##### Material for this task #####

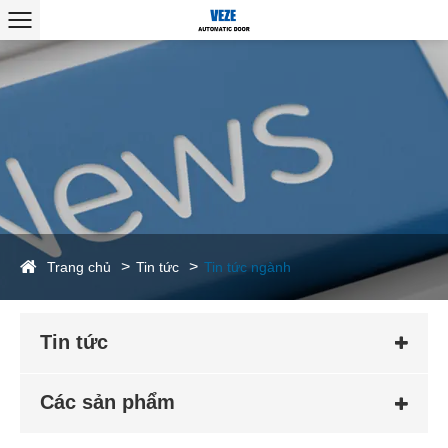
Trang chủ
Tin tức
Tin tức ngành
Tin tức
Các sản phẩm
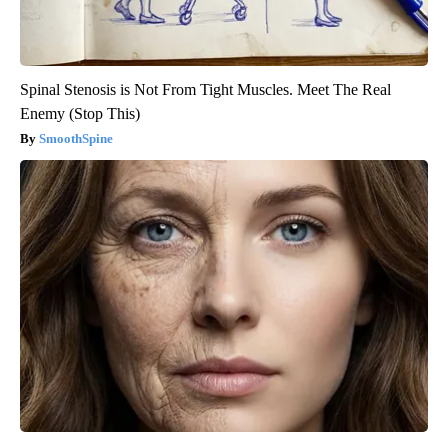
Spinal Stenosis is Not From Tight Muscles. Meet The Real
Enemy (Stop This)
SmoothSpine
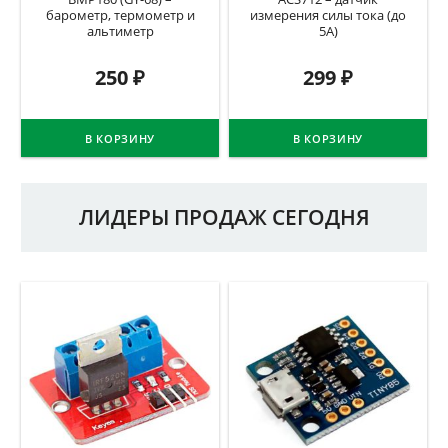
барометр, термометр и
измерения силы тока (до
альтиметр
5А)
250
₽
299
₽
В КОРЗИНУ
В КОРЗИНУ
ЛИДЕРЫ ПРОДАЖ СЕГОДНЯ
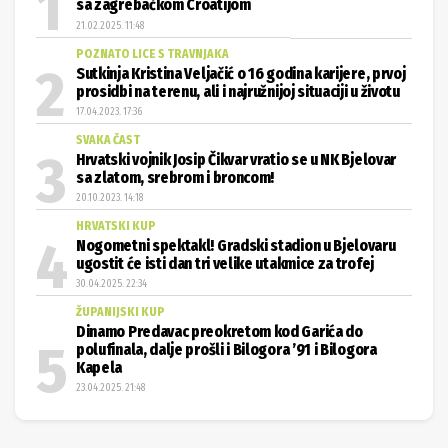
sa zagrebačkom Croatijom
21.02.2025. 11:48
POZNATO LICE S TRAVNJAKA
Sutkinja Kristina Veljačić o 16 godina karijere, prvoj
prosidbi na terenu, ali i najružnijoj situaciji u životu
17.04.2023. 17:36
SVAKA ČAST
Hrvatski vojnik Josip Čikvar vratio se u NK Bjelovar
sa zlatom, srebrom i broncom!
20.10.2023. 14:18
HRVATSKI KUP
Nogometni spektakl! Gradski stadion u Bjelovaru
ugostit će isti dan tri velike utakmice za trofej
30.04.2025. 22:34
ŽUPANIJSKI KUP
Dinamo Predavac preokretom kod Garića do
polufinala, dalje prošli i Bilogora ’91 i Bilogora
Kapela
23.04.2025. 21:48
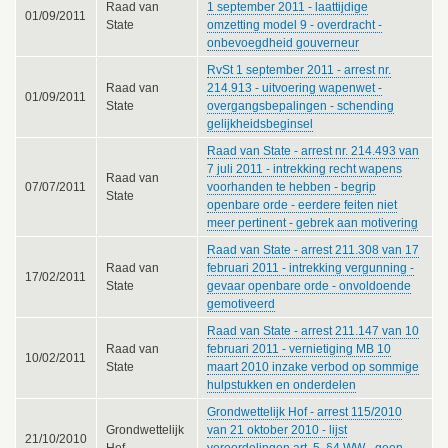
Raad van
1 september 2011 - laattijdige
01/09/2011
State
omzetting model 9 - overdracht -
onbevoegdheid gouverneur
RvSt 1 september 2011 - arrest nr.
Raad van
214.913 - uitvoering wapenwet -
01/09/2011
State
overgangsbepalingen - schending
gelijkheidsbeginsel
Raad van State - arrest nr. 214.493 van
7 juli 2011 - intrekking recht wapens
Raad van
07/07/2011
voorhanden te hebben - begrip
State
openbare orde - eerdere feiten niet
meer pertinent - gebrek aan motivering
Raad van State - arrest 211.308 van 17
Raad van
februari 2011 - intrekking vergunning -
17/02/2011
State
gevaar openbare orde - onvoldoende
gemotiveerd
Raad van State - arrest 211.147 van 10
Raad van
februari 2011 - vernietiging MB 10
10/02/2011
State
maart 2010 inzake verbod op sommige
hulpstukken en onderdelen
Grondwettelijk Hof - arrest 115/2010
Grondwettelijk
van 21 oktober 2010 - lijst
21/10/2010
Hof
veroordelingen art. 5, §4 WW - geen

#####

What to produce - What is wanted is the number of lines holding "arrest" in the entries. Nothing else should be given.

Finished task - 5